Anyone know anyone who might do pedal repairs in Calgary? I have a Clyde wah that appears to have a bad switch. I could send it back to Fuller but I thought it might be just as easy to get it replaced here. 

Also, it looks like it has a 3PDT switch but wouldn't a DPDT switch work just the same for true bypass since there is no LED to light (I have some DPDT Carling switches lying around).

Pete


----------



## pickslide (May 9, 2006)

I asked this similar question a while back and there did not seem to be anybody in Calgary who does pedal mods or repairs.


----------



## NB_Terry (Feb 2, 2006)

I brought a pedal to this guy many years ago, and he did a great job.

NK KR RTT
Telephone : 403-248-2248 
Directory : Others, Calgary 


If you can find a schematic, bring it along.


----------



## Sneaky (Feb 14, 2006)

NB_Terry said:


> I brought a pedal to this guy many years ago, and he did a great job.
> 
> NK KR RTT
> Telephone : 403-248-2248
> ...


Thanks Terry. I'll give him a try if he's still around.

Pete


----------



## exhausted (Feb 10, 2006)

Sneaky said:


> Anyone know anyone who might do pedal repairs in Calgary?
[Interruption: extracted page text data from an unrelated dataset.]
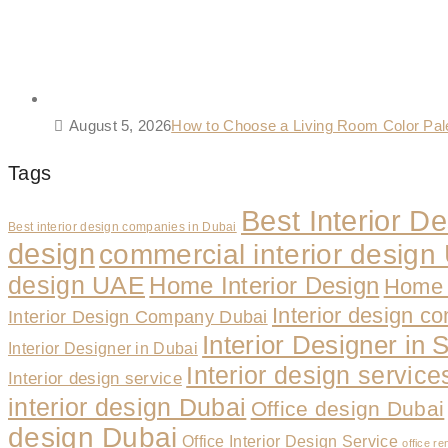
August 5, 2026
How to Choose a Living Room Color Pa
Tags
Best Interior 
Best interior design companies in Dubai
design
commercial interior desig
design UAE
Home Interior Design
Home 
Interior design c
Interior Design Company Dubai
Interior Designer in 
Interior Designer in Dubai
Interior design servic
Interior design service
interior design Dubai
Office design Dubai
design Dubai
Office Interior Design Service
office re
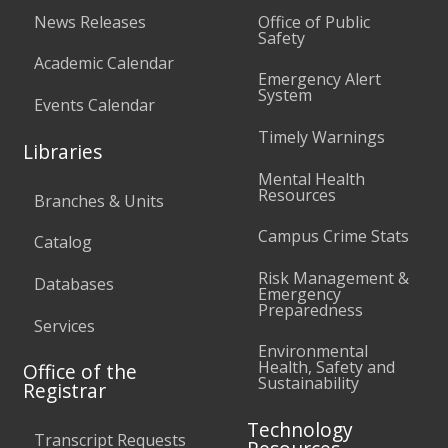
News Releases
Office of Public
Safety
Academic Calendar
Emergency Alert
System
Events Calendar
Timely Warnings
Libraries
Mental Health
Resources
Branches & Units
Campus Crime Stats
Catalog
Risk Management &
Databases
Emergency
Preparedness
Services
Environmental
Health, Safety and
Office of the
Sustainability
Registrar
Technology
Transcript Requests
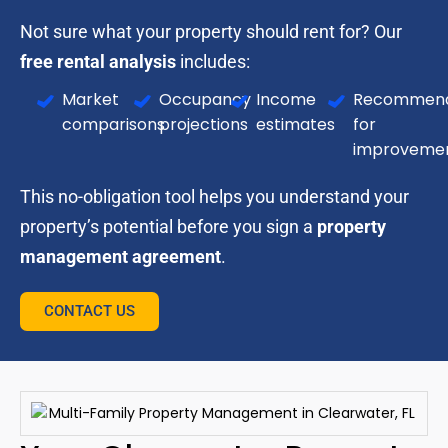
Not sure what your property should rent for? Our
free rental analysis
includes:
Market
Occupancy
Income
Recommend
comparisons
projections
estimates
for
improveme
This no-obligation tool helps you understand your
property’s potential before you sign a
property
management agreement
.
CONTACT US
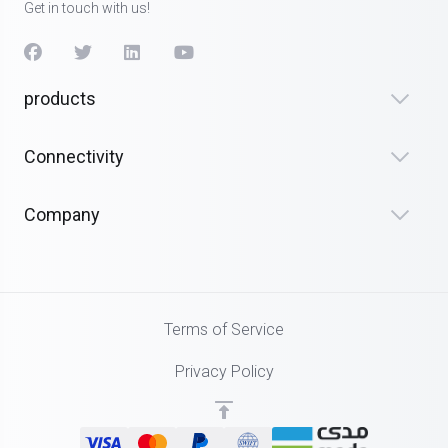
Get in touch with us!
products
Connectivity
Company
Terms of Service
Privacy Policy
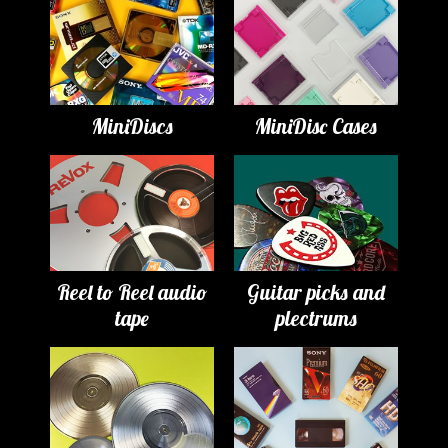
MiniDiscs
MiniDisc Cases
Reel to Reel audio
Guitar picks and
tape
plectrums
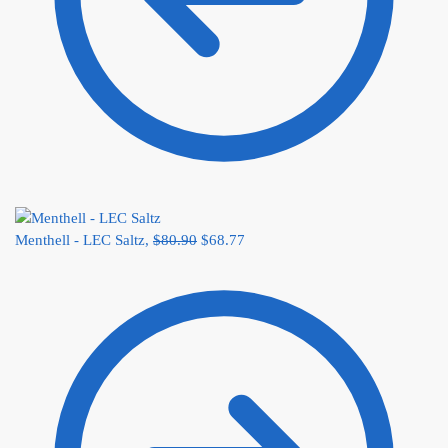
Menthell - LEC Saltz,
$
80.90
$
68.77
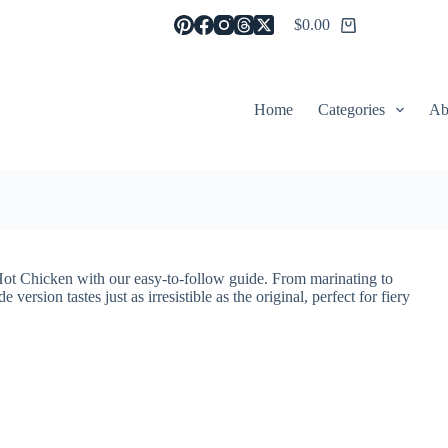
$
0.00
Shopping
cart
Home
Categories
Ab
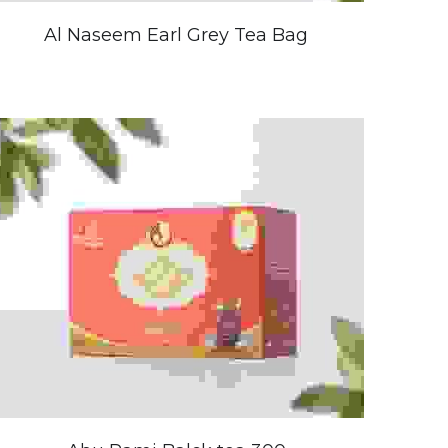
Al Naseem Earl Grey Tea Bag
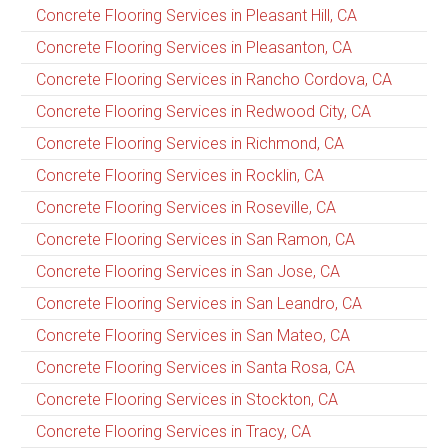
Concrete Flooring Services in Pleasant Hill, CA
Concrete Flooring Services in Pleasanton, CA
Concrete Flooring Services in Rancho Cordova, CA
Concrete Flooring Services in Redwood City, CA
Concrete Flooring Services in Richmond, CA
Concrete Flooring Services in Rocklin, CA
Concrete Flooring Services in Roseville, CA
Concrete Flooring Services in San Ramon, CA
Concrete Flooring Services in San Jose, CA
Concrete Flooring Services in San Leandro, CA
Concrete Flooring Services in San Mateo, CA
Concrete Flooring Services in Santa Rosa, CA
Concrete Flooring Services in Stockton, CA
Concrete Flooring Services in Tracy, CA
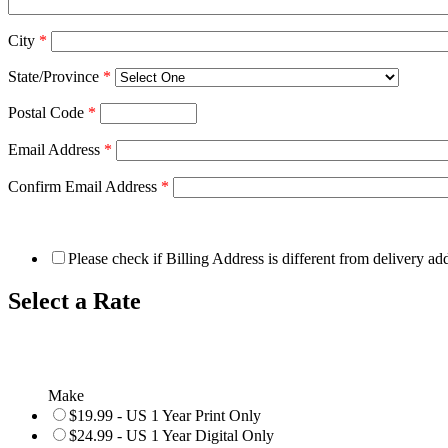
City
*
State/Province
*
Postal Code
*
Email Address
*
Confirm Email Address
*
Please check if Billing Address is different from delivery ad
Select a Rate
Make
$19.99 - US 1 Year Print Only
$24.99 - US 1 Year Digital Only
I have a Clyde wah that appears to have a bad switch. I could send it back to Fuller but I thought it might be just as easy to get it replaced here.
> 
> Also, it looks like it has a 3PDT switch but wouldn't a DPDT switch work just the same for true bypass since there is no LED to light (I have some DPDT Carling switches lying around).
> 
> Pete


Hi Pete,

I can do it if you can't find anyone else.

If the current switch has 3 empty lugs then yes, the DPDT will work fine. I assume he just uses his black 3PDTs in everything.

Cheers


----------